Start of Block

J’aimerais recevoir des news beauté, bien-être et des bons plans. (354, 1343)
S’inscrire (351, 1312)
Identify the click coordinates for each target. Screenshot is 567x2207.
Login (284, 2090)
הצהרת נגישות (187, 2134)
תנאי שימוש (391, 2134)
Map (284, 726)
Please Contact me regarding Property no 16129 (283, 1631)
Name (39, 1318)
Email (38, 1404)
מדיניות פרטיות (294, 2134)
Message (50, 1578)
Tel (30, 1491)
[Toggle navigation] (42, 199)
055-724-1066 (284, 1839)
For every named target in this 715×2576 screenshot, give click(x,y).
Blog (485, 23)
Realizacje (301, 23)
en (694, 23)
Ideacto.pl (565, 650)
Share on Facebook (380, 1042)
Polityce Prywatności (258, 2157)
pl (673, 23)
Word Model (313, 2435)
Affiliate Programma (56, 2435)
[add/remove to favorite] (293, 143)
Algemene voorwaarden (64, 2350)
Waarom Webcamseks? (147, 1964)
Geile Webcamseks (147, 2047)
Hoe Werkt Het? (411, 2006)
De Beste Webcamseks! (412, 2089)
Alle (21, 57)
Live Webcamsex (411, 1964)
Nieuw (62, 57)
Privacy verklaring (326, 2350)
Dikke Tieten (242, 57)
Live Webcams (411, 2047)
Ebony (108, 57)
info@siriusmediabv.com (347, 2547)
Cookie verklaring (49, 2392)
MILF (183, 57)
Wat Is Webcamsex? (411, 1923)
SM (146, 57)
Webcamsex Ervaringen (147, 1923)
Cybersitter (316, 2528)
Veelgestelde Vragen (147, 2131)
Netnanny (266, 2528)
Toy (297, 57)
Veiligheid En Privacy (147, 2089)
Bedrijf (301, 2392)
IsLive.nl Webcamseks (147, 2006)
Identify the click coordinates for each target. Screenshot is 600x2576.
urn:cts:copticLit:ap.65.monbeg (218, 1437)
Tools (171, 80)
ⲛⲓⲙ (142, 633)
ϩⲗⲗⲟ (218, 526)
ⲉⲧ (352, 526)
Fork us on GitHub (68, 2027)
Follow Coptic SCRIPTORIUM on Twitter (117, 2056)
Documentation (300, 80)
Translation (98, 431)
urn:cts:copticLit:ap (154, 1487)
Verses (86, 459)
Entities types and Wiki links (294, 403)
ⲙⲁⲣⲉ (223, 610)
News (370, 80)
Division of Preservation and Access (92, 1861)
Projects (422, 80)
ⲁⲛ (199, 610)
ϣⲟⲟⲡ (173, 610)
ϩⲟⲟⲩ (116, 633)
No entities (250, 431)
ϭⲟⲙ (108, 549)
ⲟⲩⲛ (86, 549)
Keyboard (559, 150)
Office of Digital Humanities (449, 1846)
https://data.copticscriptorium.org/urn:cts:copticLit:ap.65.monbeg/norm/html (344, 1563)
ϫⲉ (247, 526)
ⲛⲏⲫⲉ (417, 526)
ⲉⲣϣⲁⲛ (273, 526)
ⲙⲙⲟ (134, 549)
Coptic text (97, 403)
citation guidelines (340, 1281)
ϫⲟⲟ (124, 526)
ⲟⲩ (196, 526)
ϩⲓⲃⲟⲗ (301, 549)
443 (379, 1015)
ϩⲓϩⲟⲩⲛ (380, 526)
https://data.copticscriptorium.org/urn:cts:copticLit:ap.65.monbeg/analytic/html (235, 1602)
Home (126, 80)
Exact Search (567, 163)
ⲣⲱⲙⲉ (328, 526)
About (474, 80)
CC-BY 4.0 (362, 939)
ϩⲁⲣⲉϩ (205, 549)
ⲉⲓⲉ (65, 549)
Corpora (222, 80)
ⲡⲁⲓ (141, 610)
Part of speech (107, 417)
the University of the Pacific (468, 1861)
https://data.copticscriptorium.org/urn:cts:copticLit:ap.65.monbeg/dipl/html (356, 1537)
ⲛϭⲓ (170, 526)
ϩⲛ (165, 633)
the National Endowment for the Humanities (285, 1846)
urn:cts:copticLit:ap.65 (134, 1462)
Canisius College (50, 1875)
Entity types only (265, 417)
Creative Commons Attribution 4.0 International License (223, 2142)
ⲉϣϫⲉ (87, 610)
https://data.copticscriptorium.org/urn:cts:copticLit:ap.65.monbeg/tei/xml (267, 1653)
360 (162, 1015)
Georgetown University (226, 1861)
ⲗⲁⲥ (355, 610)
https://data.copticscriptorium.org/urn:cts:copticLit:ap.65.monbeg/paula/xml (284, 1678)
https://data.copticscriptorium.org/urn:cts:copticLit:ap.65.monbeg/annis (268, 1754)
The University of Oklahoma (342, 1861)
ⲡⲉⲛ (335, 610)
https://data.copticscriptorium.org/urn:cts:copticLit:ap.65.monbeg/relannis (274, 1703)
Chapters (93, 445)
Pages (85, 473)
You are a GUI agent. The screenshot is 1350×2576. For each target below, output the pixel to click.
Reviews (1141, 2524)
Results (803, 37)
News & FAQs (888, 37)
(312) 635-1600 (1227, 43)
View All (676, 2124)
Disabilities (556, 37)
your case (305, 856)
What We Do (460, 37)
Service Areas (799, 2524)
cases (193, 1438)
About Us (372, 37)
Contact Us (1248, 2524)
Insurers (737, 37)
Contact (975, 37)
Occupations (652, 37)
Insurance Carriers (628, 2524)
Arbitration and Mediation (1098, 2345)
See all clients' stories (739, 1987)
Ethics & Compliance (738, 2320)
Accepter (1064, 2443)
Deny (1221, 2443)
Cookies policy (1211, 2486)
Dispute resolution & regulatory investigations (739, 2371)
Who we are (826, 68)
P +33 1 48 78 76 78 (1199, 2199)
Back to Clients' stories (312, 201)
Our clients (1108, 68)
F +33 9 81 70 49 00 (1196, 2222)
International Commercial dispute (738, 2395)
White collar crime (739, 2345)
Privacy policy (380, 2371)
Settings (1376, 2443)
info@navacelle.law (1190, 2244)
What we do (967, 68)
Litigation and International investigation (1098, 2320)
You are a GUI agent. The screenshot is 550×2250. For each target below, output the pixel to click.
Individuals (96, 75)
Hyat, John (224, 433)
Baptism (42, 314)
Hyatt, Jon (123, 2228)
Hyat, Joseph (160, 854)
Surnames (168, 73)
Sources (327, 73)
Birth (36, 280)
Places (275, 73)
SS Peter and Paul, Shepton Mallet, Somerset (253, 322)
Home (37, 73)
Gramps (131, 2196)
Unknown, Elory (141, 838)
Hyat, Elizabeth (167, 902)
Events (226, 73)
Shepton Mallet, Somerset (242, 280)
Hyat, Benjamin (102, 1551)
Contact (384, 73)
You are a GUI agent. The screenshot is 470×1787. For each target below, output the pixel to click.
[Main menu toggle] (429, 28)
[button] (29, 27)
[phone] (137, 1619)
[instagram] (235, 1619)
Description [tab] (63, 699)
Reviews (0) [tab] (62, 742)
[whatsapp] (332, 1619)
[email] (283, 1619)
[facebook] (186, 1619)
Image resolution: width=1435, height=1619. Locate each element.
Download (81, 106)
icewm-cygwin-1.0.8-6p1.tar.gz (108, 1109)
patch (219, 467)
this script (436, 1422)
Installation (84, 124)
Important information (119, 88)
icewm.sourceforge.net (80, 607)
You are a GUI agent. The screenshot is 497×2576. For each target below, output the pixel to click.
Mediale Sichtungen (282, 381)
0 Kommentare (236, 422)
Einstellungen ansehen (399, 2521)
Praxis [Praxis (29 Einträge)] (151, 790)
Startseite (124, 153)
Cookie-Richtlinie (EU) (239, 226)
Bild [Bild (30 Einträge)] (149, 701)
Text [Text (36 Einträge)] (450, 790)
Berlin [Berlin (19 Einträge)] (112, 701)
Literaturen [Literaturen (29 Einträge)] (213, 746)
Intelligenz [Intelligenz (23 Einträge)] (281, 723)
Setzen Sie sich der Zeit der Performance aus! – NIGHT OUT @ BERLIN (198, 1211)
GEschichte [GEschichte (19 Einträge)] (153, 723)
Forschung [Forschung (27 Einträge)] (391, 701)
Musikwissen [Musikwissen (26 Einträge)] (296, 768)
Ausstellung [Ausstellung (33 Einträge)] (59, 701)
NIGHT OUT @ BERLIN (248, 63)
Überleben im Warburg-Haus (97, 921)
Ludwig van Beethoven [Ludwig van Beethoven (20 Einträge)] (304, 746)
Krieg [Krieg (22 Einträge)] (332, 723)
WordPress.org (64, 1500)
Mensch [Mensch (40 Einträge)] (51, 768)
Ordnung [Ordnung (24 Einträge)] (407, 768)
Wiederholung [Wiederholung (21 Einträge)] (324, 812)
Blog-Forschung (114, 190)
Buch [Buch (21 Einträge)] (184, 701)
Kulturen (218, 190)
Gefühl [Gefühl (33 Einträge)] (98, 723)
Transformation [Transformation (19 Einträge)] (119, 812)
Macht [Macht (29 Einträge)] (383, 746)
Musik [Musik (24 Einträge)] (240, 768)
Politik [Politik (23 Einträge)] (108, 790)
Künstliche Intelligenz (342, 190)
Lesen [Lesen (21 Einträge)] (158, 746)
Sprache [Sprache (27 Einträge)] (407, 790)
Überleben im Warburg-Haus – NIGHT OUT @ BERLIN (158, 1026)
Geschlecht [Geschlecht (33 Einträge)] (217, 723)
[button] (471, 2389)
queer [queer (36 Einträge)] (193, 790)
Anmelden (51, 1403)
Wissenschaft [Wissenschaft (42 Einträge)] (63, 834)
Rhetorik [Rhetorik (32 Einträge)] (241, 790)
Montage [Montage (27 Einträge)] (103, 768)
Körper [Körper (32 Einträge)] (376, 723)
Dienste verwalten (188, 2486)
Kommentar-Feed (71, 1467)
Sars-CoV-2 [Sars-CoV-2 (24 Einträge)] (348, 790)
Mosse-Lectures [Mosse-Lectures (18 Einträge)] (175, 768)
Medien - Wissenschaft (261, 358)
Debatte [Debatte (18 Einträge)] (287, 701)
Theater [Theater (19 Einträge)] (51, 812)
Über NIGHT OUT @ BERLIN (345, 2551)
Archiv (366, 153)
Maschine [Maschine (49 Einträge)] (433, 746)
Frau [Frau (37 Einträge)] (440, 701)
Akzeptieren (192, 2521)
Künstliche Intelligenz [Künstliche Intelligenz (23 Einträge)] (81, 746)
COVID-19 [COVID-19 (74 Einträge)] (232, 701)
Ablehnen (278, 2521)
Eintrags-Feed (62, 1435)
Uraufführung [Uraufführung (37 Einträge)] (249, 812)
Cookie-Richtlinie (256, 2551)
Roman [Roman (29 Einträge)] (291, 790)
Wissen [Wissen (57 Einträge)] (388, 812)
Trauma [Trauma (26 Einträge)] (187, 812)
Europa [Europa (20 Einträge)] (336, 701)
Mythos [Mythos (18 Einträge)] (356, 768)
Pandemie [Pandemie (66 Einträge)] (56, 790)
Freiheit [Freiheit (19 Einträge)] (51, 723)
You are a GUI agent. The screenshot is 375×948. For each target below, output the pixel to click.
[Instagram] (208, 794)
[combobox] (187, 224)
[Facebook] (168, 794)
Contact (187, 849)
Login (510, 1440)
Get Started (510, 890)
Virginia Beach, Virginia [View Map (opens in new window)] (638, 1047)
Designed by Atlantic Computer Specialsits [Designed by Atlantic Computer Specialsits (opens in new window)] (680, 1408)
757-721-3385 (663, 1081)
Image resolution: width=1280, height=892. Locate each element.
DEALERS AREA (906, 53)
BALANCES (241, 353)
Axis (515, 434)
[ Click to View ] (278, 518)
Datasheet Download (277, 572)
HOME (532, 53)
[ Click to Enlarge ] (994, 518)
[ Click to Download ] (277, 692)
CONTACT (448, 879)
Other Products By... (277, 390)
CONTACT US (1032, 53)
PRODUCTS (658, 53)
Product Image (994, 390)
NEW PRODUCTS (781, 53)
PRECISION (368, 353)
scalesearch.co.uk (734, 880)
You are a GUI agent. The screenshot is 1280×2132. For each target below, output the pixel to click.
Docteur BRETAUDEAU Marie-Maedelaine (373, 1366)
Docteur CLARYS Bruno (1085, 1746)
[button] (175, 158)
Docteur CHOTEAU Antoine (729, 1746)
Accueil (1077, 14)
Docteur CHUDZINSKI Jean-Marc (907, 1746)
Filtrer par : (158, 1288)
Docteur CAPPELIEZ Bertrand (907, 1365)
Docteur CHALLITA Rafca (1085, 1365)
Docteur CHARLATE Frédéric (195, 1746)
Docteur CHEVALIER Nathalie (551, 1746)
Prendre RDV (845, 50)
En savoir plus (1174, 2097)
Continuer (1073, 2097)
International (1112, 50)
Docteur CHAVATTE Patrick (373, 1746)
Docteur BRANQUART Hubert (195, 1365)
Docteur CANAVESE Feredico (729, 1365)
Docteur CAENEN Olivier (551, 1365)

End of Block

What needs to be done | In the entries above, find the line with "Wat Is Webcamsex? (411, 1923)" and the line with "ϩⲓϩⲟⲩⲛ (380, 526)", then restate word for word both of them and every line between, with nothing more.

Solution below |
Wat Is Webcamsex? (411, 1923)
SM (146, 57)
Webcamsex Ervaringen (147, 1923)
Cybersitter (316, 2528)
Veelgestelde Vragen (147, 2131)
Netnanny (266, 2528)
Toy (297, 57)
Veiligheid En Privacy (147, 2089)
Bedrijf (301, 2392)
IsLive.nl Webcamseks (147, 2006)
Identify the click coordinates for each target. Screenshot is 600x2576.
urn:cts:copticLit:ap.65.monbeg (218, 1437)
Tools (171, 80)
ⲛⲓⲙ (142, 633)
ϩⲗⲗⲟ (218, 526)
ⲉⲧ (352, 526)
Fork us on GitHub (68, 2027)
Follow Coptic SCRIPTORIUM on Twitter (117, 2056)
Documentation (300, 80)
Translation (98, 431)
urn:cts:copticLit:ap (154, 1487)
Verses (86, 459)
Entities types and Wiki links (294, 403)
ⲙⲁⲣⲉ (223, 610)
News (370, 80)
Division of Preservation and Access (92, 1861)
Projects (422, 80)
ⲁⲛ (199, 610)
ϣⲟⲟⲡ (173, 610)
ϩⲟⲟⲩ (116, 633)
No entities (250, 431)
ϭⲟⲙ (108, 549)
ⲟⲩⲛ (86, 549)
Keyboard (559, 150)
Office of Digital Humanities (449, 1846)
https://data.copticscriptorium.org/urn:cts:copticLit:ap.65.monbeg/norm/html (344, 1563)
ϫⲉ (247, 526)
ⲛⲏⲫⲉ (417, 526)
ⲉⲣϣⲁⲛ (273, 526)
ⲙⲙⲟ (134, 549)
Coptic text (97, 403)
citation guidelines (340, 1281)
ϫⲟⲟ (124, 526)
ⲟⲩ (196, 526)
ϩⲓⲃⲟⲗ (301, 549)
443 (379, 1015)
ϩⲓϩⲟⲩⲛ (380, 526)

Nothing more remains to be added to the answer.